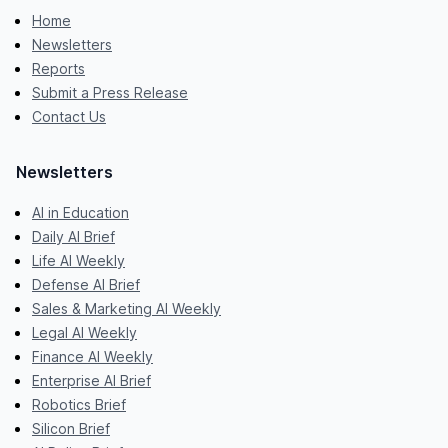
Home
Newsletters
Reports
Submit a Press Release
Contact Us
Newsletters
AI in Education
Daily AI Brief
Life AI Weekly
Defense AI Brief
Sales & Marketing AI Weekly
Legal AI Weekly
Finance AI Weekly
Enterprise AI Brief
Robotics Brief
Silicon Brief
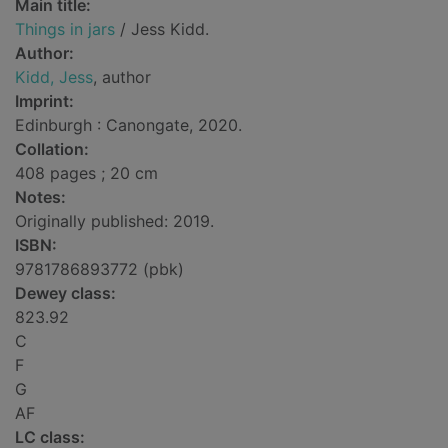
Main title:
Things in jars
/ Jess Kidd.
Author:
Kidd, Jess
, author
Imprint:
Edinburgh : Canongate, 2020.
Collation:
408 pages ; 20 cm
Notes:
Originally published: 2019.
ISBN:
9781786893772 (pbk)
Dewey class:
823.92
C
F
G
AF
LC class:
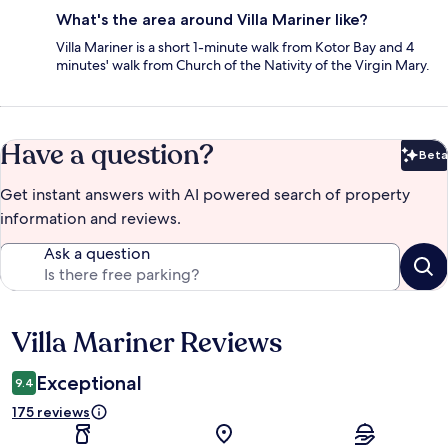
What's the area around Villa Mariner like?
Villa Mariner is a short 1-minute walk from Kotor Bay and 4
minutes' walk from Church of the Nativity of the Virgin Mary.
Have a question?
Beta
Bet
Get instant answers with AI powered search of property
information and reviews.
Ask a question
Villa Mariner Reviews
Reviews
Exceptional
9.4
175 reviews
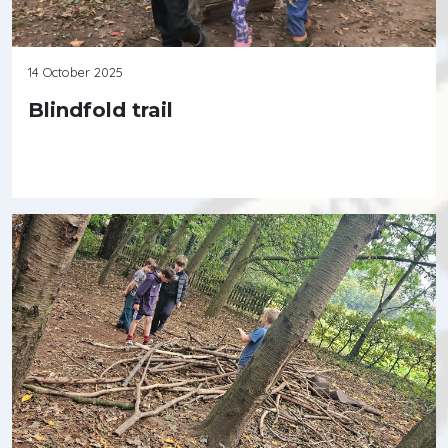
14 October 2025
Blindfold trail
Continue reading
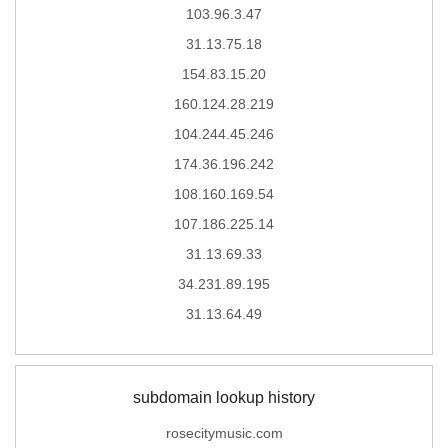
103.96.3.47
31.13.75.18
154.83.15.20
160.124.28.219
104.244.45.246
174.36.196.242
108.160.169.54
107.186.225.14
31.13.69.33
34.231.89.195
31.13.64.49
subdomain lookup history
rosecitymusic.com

★ ★ ★ ★ ★ ★ ★

WHAT YOU SHOULD DO: Return all lines of the material that have "walk" in them.

TASK RESPONSE:
Villa Mariner is a short 1-minute walk from Kotor Bay and 4
minutes' walk from Church of the Nativity of the Virgin Mary.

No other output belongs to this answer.